The Matchmaker. Photo by Robert Fleischman

The Matchmaker
July 9–26
Park Square Theatre’s Boss Stage, 20 W. 7th Pl., St. Paul

Gay playwright Thornton Wilder’s The Matchmaker, originally directed on Broadway by Tyrone Guthrie in 1955, gives us one of the most dynamic female protagonists in all of comedy, Dolly Levi. Most people know her from gay musical wizard Jerry Herman’s stage musical adaptation, Hello Dolly! So if you are a fan of the musical, then you are bound to find the original source something like meeting an old friend in a new context.

At Park Square, the indomitable Karen Wiese-Thompson plays the coveted role for Girl Friday Productions in the new Andy Boss space. Wiese-Thompson has long been one of the Twin Cities’ top comic actresses and audiences love her. But though she’s naturally funny, she always gets beneath the surface.

Wiese-Thompson shares, “I think Dolly’s a progressive feminist, though it’s not really a conscious ideal, it’s out of necessity. She does what she needs to do to survive while making sure everyone around is thriving as well. There’s not a selfish bone in her.

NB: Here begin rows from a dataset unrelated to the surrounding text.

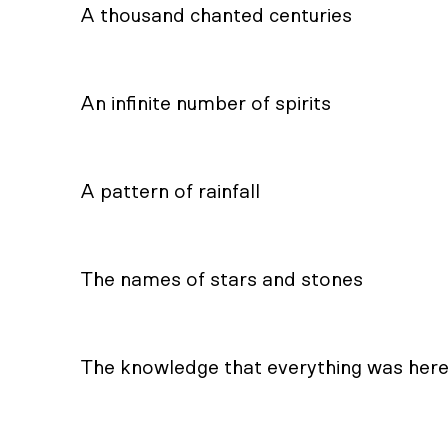
A thousand chanted centuries
An infinite number of spirits
A pattern of rainfall
The names of stars and stones
The knowledge that everything was her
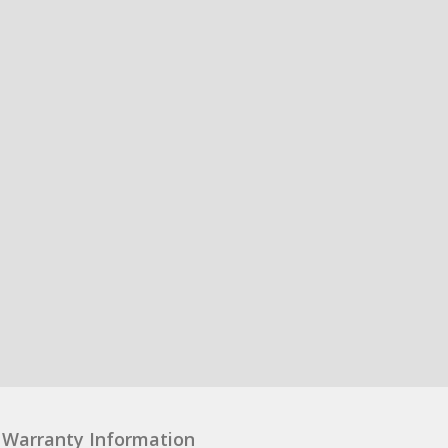
Warranty Information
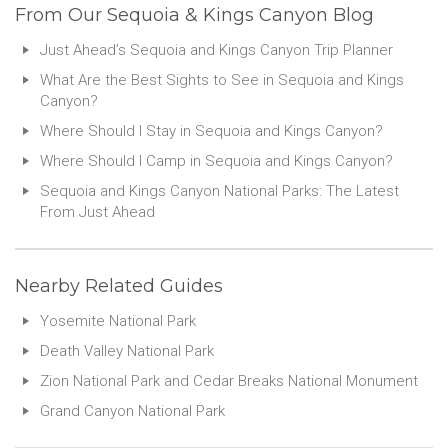
From Our Sequoia & Kings Canyon Blog
Just Ahead’s Sequoia and Kings Canyon Trip Planner
What Are the Best Sights to See in Sequoia and Kings
Canyon?
Where Should I Stay in Sequoia and Kings Canyon?
Where Should I Camp in Sequoia and Kings Canyon?
Sequoia and Kings Canyon National Parks: The Latest
From Just Ahead
Nearby Related Guides
Yosemite National Park
Death Valley National Park
Zion National Park and Cedar Breaks National Monument
Grand Canyon National Park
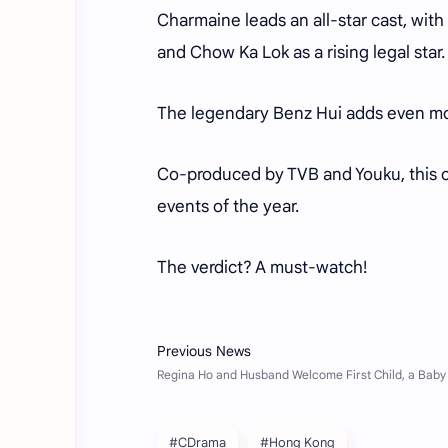
Charmaine leads an all-star cast, with
and Chow Ka Lok as a rising legal star
The legendary Benz Hui adds even mor
Co-produced by TVB and Youku, this c
events of the year.
The verdict? A must-watch!
#CDrama
#Hong Kong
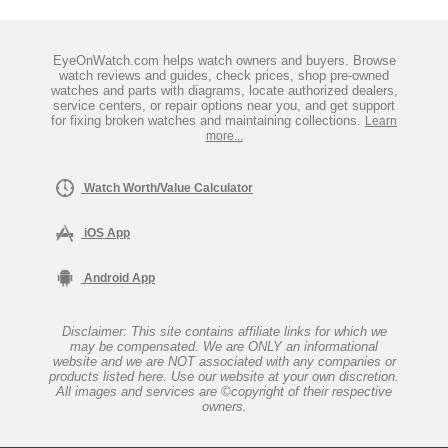
EyeOnWatch.com helps watch owners and buyers. Browse
watch reviews and guides, check prices, shop pre-owned
watches and parts with diagrams, locate authorized dealers,
service centers, or repair options near you, and get support
for fixing broken watches and maintaining collections.
Learn
more...
Watch Worth/Value Calculator
iOS App
Android App
Disclaimer: This site contains affiliate links for which we
may be compensated. We are ONLY an informational
website and we are NOT associated with any companies or
products listed here. Use our website at your own discretion.
All images and services are ©copyright of their respective
owners.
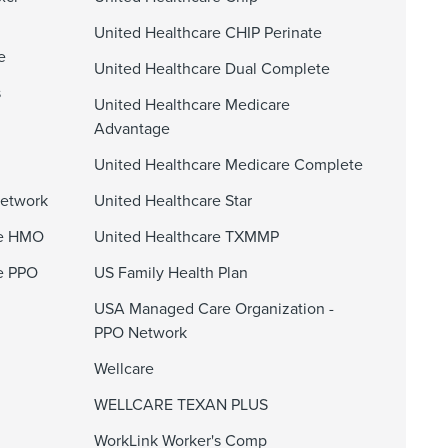
United Healthcare CHIP Perinate
e
United Healthcare Dual Complete
s
United Healthcare Medicare
Advantage
United Healthcare Medicare Complete
Network
United Healthcare Star
ge HMO
United Healthcare TXMMP
e PPO
US Family Health Plan
USA Managed Care Organization -
PPO Network
Wellcare
WELLCARE TEXAN PLUS
WorkLink Worker's Comp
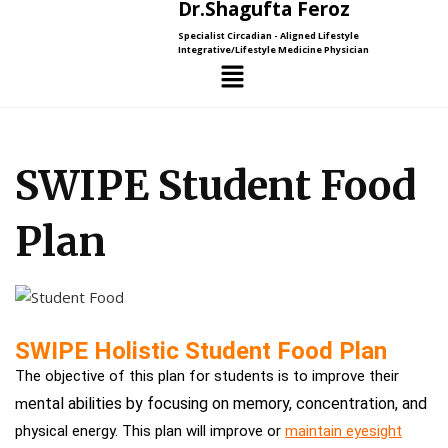
Dr.Shagufta Feroz
Specialist Circadian - Aligned Lifestyle
Integrative/Lifestyle Medicine Physician
SWIPE Student Food
Plan
SWIPE Holistic Student Food Plan
The objective of this plan for students is to improve their
ental abilities by focusing on memory, concentration, and
m
physical energy. This plan will improve or
maintain eyesight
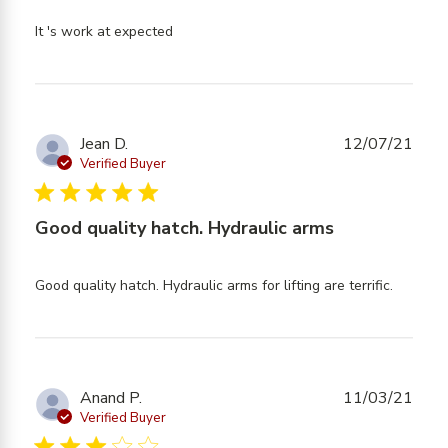
read more about review content
It 's work at expected
Jean D.
12/07/21
Verified Buyer
5 star rating
Good quality hatch. Hydraulic arms
read
Good quality hatch. Hydraulic arms for lifting are terrific.
more
about
review
content
Good
Anand P.
11/03/21
quality
Verified Buyer
hatch.
3 star rating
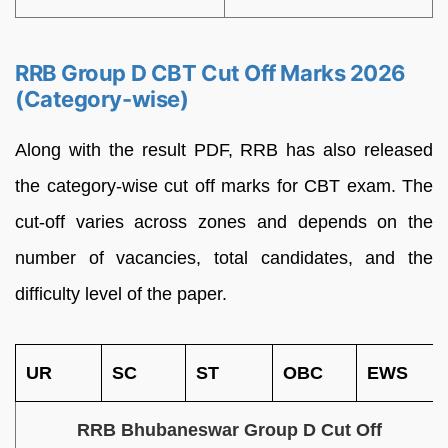
RRB Group D CBT Cut Off Marks 2026
(Category-wise)
Along with the result PDF, RRB has also released
the category-wise cut off marks for CBT exam. The
cut-off varies across zones and depends on the
number of vacancies, total candidates, and the
difficulty level of the paper.
UR
SC
ST
OBC
EWS
RRB Bhubaneswar Group D Cut Off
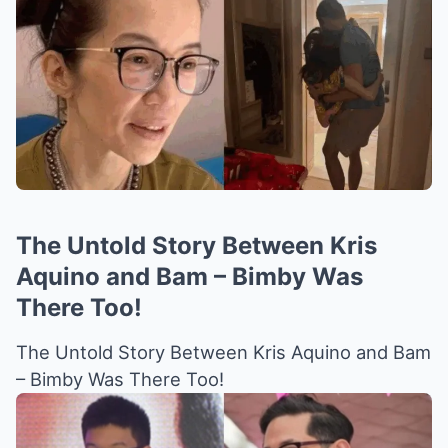
The Untold Story Between Kris
Aquino and Bam – Bimby Was
There Too!
The Untold Story Between Kris Aquino and Bam
– Bimby Was There Too!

She’s full of hope and joy and absolutely believes that her ‘arranging’ of things will make the world a better place.”


June 23–28
State Theatre, 805 Hennepin Ave., Mpls.

Once is significant in three notable ways. 1) It is one of the most successful adaptations of a film into a stage musical ever. 2) It uniquely retains its intimate nature even in big spaces like the State Theatre. 3) All the actors are part of the band and the vocals.

Ensemble actress at the State, Erica Spyres, adds, “Once is a beautiful love story because it’s a story about real love and the struggle associated with that. It’s not pretty, it’s not simple, but it’s truthful and that has its own real beauty. And it’s not just about a guy-girl love story; it’s about everyone sacrificing something for someone else’s benefit.”